What I found on screen confirmed what I've always suspected but never bothered to verify until now. The most vertical setup gave me a 26 degree total orientation change between the arm and the shock. As I laid the shock over, this range got smaller and smaller. The most extreme example showed a mere 4 degree total change in relation to the arm. It is hard to describe all of this without a picture but basically the more vertical the shock is mounted, the more progressive the spring and dampening rate are with suspension compression. The more laid over the shock is, the less progressive they are.

Edit: Yeah I'll throw a picture in here. Keep in mind this is just for illustrative purposes to display a concept.

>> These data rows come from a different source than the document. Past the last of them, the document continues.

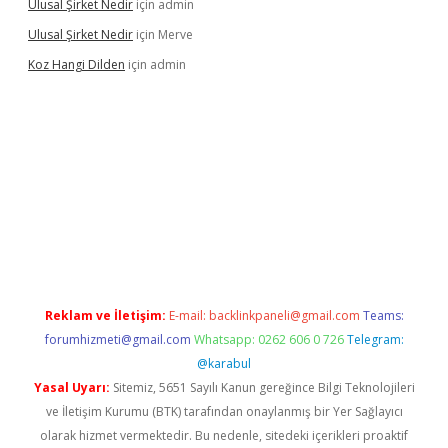
Ulusal Şirket Nedir
için
admin
Ulusal Şirket Nedir
için
Merve
Koz Hangi Dilden
için
admin
t güncel
Reklam ve İletişim:
E-mail:
backlinkpaneli@gmail.com
Teams:
forumhizmeti@gmail.com
Whatsapp: 0262 606 0 726
Telegram:
@karabul
Yasal Uyarı:
Sitemiz, 5651 Sayılı Kanun gereğince Bilgi Teknolojileri
ve İletişim Kurumu (BTK) tarafından onaylanmış bir Yer Sağlayıcı
olarak hizmet vermektedir. Bu nedenle, sitedeki içerikleri proaktif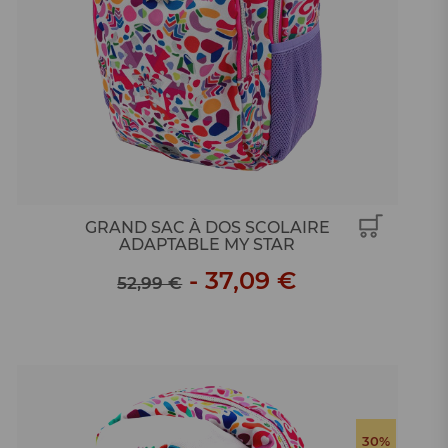
GRAND SAC À DOS SCOLAIRE
ADAPTABLE MY STAR
-
37,09 €
52,99 €
30%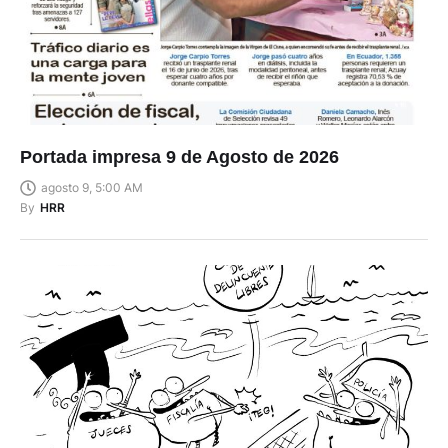
Portada impresa 9 de Agosto de 2026
agosto 9, 5:00 AM
By
HRR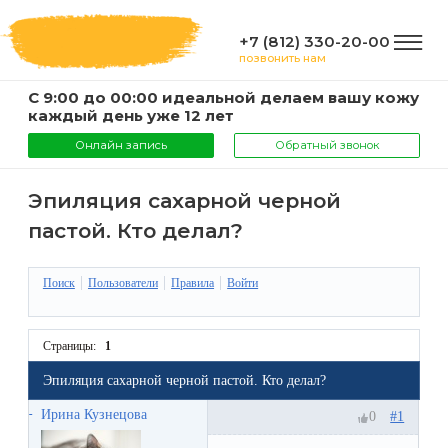
+7 (812) 330-20-00
позвонить нам
С 9:00 до 00:00 идеальной делаем вашу кожу
ГЛАВНАЯ
каждый день уже 12 лет
Онлайн запись
Обратный звонок
УСЛУГИ
Эпиляция сахарной черной
пастой. Кто делал?
Услуги
КОМПАНИЯ
и
Поиск
Пользователи
Правила
Войти
цены
О
ИНФОРМАЦИЯ
Страницы:
1
компании
Эпиляция
Эпиляция сахарной черной пастой. Кто делал?
воском
Фото
Мастера
ВАЖНО
Ирина Кузнецова
#1
0
Шугаринг
Видео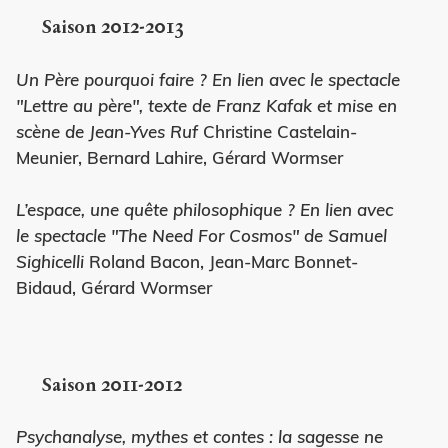
Saison 2012-2013
Un Père pourquoi faire ? En lien avec le spectacle
"Lettre au père", texte de Franz Kafak et mise en
scène de Jean-Yves Ruf
Christine Castelain-
Meunier, Bernard Lahire, Gérard Wormser
L’espace, une quête philosophique ? En lien avec
le spectacle "The Need For Cosmos" de Samuel
Sighicelli
Roland Bacon, Jean-Marc Bonnet-
Bidaud, Gérard Wormser
Saison 2011-2012
Psychanalyse, mythes et contes : la sagesse ne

If the wheels are bouncing, your shock oil is too light. If the chassis is bouncing, its too thick.

Get one end right, then do the other.

Thanks for the source. I always find it confusing when different authoritative sources use different definitions for the same term. Certainly makes for some interesting conversations until people realize they are really talking about two different things.

Me too 4 is better than 3. From your handle I assume you have a lot of experience racing on carpet. Whatever you would do on carpet (especially if you ran touring car) to fix the tire lifting problem should work with your buggy. What sway bars are you using and make sure the droop is the same on both sides of the rear (also check the front droop too).

The sway bar is picking the inside tire up. Before you mess with trying to change the rear roll
stiffness make sure you cant move the endlinks up or down the bar a little to try and take it
out of such a bind. Your asking for an awful lot of travel from them on a 1/8 scale and they
will bind up at full droop/compression.